No se cuántos pueblos y ciudades de España celebran sus fiestas patronales en torno a la fiesta de la Asunción de la Virgen María, la Virgen de agosto, a la que se venera con innumerables advocaciones. La de mi pueblo natal es Nuestra Señora del Pino. Cuando en ocasiones he compartido este dato, algunos conocidos me han preguntado si yo era de Canarias porque, en efecto, la patrona de la diócesis de Canarias (islas de Gran Canaria, Fuerteventura, Lanzarote y La Graciosa) es también la Virgen del Pino. (Conviene añadir que uno de los compatronos es san Antonio María Claret, que, tras quince meses en las Islas Canarias -1848-1849-, llegó a confesar que “estos canarios me han robado el corazón”). En el caso de Vinuesa, la razón es obvia. El pueblo está enclavado dentro de uno de los bosques de pinos más extensos de Europa. Pero este no es un caso aislado. Casi se podría reconstruir la flora de la península ibérica a partir de las numerosas advocaciones marianas que surgen del nombre de plantas, flores y elementos de la naturaleza: Nuestra Señora del Camino, del Espino, de las Viñas, de la Fuencisla, del Monte, de los Llanos, del Mar, de las Nieves, de la Peña de Francia… El quinto misterio glorioso del Rosario presenta a María como “Reina de todo lo creado”. Antes de que se hablase del desafío ecológico, la Iglesia ya contemplaba a María en sintonía con toda la creación.
¿Por qué tanta gente se traslada a sus pueblos de origen para celebrar las fiestas patronales? ¿Qué magnetismo tiene María para convocar a tantos hombres y mujeres en torno a su fiesta? En muchos casos, hay poderosas razones religiosas que mueven a las personas a ponerse en camino. Es la llamada de la Madre, la “nostalgia del hogar”. Pero hay, además, un deseo de identidad colectiva. Es como si la Virgen fuera la Madre del pueblo, la que crea lazos, mantiene relaciones, hace que se superen las diferencias políticas y económicas. Cuando un pueblo entero, por ejemplo, canta el himno de su Patrona, experimenta un sentido de comunión que probablemente no se consigue de ningún otro modo.
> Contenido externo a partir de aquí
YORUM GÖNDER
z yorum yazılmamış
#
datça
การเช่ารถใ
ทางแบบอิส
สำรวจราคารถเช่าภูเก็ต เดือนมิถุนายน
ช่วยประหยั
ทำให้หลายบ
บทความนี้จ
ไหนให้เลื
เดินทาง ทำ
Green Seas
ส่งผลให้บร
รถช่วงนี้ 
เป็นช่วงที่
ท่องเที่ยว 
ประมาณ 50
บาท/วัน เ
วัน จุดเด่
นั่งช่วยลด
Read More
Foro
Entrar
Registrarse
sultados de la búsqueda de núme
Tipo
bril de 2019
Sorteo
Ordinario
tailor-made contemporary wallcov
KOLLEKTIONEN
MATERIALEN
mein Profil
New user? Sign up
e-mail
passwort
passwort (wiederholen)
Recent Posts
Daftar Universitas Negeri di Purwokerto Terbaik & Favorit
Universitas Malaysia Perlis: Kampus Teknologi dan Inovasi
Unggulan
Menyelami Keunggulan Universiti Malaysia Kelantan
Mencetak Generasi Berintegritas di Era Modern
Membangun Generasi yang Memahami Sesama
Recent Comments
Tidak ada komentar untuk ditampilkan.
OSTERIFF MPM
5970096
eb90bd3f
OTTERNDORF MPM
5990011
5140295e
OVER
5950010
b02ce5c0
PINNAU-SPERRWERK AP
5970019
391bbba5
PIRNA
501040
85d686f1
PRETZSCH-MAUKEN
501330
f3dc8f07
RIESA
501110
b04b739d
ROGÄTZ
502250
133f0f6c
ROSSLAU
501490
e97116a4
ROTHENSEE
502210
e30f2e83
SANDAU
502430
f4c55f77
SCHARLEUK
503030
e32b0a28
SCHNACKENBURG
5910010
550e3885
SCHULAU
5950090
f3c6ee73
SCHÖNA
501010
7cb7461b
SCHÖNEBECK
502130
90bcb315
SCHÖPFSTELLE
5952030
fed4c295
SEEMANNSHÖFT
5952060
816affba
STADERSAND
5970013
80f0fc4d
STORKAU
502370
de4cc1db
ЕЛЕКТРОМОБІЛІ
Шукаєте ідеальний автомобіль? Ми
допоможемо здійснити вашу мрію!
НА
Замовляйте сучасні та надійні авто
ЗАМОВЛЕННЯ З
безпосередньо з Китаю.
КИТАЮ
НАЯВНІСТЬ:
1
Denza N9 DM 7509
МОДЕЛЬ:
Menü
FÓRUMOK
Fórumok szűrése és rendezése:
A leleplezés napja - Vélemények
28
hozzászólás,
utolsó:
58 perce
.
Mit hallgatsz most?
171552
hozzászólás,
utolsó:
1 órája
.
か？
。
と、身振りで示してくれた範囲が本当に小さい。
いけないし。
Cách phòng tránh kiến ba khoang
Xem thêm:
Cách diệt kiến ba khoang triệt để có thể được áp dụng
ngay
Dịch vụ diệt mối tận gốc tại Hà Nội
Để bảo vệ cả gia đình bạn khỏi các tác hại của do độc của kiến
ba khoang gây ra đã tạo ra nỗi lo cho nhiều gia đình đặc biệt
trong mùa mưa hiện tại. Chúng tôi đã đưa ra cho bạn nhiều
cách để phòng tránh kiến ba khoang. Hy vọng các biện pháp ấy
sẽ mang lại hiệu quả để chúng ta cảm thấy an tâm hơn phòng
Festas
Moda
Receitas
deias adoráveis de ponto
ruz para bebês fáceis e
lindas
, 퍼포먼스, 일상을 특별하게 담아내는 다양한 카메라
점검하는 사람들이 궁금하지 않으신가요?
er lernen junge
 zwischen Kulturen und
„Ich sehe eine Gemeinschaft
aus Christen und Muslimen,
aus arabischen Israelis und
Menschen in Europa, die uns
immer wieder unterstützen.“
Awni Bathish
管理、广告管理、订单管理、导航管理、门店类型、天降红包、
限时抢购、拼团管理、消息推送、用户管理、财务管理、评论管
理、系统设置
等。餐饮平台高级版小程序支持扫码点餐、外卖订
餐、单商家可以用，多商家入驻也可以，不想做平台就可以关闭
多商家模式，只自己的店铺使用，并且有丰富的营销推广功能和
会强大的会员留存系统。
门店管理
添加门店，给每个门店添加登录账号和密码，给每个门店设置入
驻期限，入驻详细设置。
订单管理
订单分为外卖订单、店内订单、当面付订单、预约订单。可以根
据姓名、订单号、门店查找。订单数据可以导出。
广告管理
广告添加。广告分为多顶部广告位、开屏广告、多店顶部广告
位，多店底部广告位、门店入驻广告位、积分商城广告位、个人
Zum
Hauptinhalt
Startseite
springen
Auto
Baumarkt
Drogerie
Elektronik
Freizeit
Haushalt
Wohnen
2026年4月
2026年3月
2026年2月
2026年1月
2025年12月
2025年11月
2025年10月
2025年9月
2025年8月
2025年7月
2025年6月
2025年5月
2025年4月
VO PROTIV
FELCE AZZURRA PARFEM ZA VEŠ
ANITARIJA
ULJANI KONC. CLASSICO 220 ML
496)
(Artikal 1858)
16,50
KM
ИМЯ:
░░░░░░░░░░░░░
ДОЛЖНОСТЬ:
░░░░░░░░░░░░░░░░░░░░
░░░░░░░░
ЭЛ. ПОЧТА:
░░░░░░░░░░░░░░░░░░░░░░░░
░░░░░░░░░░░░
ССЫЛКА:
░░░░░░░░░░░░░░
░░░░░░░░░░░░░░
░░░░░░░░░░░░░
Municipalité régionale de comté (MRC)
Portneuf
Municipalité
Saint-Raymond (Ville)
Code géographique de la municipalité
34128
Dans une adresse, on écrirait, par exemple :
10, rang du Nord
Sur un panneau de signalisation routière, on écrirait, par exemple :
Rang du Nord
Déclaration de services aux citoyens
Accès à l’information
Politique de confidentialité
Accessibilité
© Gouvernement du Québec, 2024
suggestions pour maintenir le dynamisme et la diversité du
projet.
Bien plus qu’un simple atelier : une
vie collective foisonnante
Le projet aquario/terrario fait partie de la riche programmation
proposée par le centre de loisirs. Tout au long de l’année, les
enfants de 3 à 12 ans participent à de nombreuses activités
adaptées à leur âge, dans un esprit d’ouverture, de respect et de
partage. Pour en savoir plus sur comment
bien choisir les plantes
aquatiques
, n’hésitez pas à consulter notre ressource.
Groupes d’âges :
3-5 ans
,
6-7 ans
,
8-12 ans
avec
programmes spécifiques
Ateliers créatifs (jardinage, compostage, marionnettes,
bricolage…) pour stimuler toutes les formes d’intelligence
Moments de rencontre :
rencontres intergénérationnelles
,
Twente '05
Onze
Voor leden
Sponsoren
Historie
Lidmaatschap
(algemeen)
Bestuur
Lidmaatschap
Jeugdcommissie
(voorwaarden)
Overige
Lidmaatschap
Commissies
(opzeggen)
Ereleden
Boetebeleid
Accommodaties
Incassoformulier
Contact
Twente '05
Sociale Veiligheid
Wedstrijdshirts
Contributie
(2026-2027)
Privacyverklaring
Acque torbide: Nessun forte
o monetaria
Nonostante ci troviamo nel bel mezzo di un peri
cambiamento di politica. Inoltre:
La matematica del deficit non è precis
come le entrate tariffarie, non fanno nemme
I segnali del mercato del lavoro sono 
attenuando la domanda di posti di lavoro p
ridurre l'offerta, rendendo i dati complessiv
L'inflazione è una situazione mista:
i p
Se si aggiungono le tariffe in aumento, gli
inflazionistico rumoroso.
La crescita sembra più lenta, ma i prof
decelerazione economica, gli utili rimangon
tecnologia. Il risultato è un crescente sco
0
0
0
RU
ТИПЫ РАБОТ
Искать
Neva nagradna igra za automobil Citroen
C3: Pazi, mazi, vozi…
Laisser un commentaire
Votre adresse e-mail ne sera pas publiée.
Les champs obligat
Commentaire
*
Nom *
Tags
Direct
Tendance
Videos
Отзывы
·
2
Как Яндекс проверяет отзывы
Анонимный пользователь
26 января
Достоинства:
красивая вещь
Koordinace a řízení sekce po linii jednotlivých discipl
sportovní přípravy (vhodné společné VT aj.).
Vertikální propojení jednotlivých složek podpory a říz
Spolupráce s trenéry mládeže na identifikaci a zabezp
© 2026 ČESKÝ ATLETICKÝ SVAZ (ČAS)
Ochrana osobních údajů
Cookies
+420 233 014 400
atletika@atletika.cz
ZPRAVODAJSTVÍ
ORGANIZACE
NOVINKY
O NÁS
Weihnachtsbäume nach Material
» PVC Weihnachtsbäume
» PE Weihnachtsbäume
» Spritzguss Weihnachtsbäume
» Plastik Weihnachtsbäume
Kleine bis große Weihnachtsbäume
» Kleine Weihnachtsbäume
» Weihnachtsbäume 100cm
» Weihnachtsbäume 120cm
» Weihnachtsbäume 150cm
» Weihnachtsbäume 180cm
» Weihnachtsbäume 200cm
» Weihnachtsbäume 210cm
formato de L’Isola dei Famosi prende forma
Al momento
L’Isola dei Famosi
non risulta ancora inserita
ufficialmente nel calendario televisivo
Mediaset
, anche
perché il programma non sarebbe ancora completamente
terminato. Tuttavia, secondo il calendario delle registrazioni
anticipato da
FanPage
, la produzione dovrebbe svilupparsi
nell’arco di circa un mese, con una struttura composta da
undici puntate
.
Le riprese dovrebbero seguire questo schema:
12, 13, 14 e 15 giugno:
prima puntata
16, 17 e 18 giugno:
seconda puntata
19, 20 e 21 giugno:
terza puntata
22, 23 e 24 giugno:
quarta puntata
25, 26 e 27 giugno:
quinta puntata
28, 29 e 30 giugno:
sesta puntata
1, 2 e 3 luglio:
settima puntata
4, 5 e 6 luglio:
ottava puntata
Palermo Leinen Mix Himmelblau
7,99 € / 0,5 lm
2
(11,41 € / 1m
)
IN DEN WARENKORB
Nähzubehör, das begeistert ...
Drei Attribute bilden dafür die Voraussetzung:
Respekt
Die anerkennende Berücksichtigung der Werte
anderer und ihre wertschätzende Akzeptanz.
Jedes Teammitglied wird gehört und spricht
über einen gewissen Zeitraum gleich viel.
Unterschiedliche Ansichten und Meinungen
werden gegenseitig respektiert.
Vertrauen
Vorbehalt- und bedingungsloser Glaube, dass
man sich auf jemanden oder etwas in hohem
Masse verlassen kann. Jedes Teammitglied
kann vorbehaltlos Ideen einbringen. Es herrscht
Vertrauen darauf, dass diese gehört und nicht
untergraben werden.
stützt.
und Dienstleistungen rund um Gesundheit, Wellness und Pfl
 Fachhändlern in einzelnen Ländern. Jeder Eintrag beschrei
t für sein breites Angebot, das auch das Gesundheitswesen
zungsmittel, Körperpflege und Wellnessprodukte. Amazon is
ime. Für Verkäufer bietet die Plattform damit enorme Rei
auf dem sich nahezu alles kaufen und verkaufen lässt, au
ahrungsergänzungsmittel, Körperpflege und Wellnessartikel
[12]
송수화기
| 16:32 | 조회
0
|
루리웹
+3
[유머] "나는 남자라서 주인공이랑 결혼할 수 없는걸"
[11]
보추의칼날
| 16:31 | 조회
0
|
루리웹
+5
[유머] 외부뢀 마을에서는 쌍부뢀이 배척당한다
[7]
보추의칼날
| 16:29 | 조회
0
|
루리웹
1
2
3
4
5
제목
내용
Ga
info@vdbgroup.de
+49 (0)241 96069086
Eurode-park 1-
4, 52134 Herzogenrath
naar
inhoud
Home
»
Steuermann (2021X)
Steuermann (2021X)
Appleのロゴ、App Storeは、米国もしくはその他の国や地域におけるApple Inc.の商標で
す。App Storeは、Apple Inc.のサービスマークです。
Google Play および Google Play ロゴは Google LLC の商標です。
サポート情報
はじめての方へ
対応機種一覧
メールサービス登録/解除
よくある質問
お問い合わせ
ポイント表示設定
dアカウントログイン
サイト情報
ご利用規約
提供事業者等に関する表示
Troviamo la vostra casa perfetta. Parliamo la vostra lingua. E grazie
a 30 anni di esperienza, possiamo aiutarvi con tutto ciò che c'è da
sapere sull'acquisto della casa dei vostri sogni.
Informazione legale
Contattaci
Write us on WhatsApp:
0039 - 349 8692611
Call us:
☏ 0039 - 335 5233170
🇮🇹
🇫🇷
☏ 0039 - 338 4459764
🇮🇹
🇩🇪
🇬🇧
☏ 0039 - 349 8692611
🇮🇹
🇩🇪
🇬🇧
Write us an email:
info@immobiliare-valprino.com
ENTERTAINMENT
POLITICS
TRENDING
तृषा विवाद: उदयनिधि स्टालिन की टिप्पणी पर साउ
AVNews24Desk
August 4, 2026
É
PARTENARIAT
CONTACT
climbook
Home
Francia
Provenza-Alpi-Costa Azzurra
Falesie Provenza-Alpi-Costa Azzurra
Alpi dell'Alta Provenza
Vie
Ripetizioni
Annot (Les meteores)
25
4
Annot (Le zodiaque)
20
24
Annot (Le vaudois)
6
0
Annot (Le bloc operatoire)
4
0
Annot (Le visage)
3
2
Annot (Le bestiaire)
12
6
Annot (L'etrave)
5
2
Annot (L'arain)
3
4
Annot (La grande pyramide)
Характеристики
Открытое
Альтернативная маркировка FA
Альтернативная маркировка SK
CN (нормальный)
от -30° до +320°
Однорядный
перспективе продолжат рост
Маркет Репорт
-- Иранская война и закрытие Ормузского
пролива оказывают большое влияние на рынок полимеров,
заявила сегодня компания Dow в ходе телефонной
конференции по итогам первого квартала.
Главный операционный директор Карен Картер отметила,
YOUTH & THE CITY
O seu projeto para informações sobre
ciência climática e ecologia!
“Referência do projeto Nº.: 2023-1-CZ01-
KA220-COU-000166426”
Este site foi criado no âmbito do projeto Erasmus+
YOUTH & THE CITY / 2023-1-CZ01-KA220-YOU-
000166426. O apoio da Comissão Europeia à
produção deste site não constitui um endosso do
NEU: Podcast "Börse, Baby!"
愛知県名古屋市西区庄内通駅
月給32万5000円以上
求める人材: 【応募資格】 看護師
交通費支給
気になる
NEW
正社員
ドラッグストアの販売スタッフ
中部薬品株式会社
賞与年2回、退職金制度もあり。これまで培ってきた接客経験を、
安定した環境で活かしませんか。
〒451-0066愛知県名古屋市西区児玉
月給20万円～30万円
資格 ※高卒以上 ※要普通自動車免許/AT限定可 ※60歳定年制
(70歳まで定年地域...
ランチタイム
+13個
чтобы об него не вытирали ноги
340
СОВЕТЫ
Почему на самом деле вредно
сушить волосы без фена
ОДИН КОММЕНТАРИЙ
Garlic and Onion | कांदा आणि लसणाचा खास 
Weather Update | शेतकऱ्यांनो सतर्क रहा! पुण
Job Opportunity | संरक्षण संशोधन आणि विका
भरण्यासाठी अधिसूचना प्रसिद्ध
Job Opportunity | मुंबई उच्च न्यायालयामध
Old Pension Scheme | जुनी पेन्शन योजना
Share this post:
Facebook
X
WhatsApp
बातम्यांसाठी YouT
Es verdad que los hinchas de un equipo de fútbol pueden llegar casi al paroxismo cantando su himno cuando su equipo gana un trofeo importante, pero se trata, por lo general, de algo efímero. La devoción mariana, aprendida de niños, suele mantenerse toda la vida, incluso en aquellas personas que han abandonado la práctica religiosa y hasta la fe. Por eso, las fiestas marianas tienen un significado antropológico que resiste el paso de las generaciones, de las modas y de las corrientes ideológicas. Muchas cosas cambian. La Madre siempre está ahí. Cuando contemplo la pequeña talla románica que se yergue sobre un pino en el camarín de la iglesia parroquial de Vinuesa, imagino los miles de personas que, a lo largo de los siglos, se han emocionado ante ella, han orado, han recordado a sus seres queridos, han deseado ser mejores personas.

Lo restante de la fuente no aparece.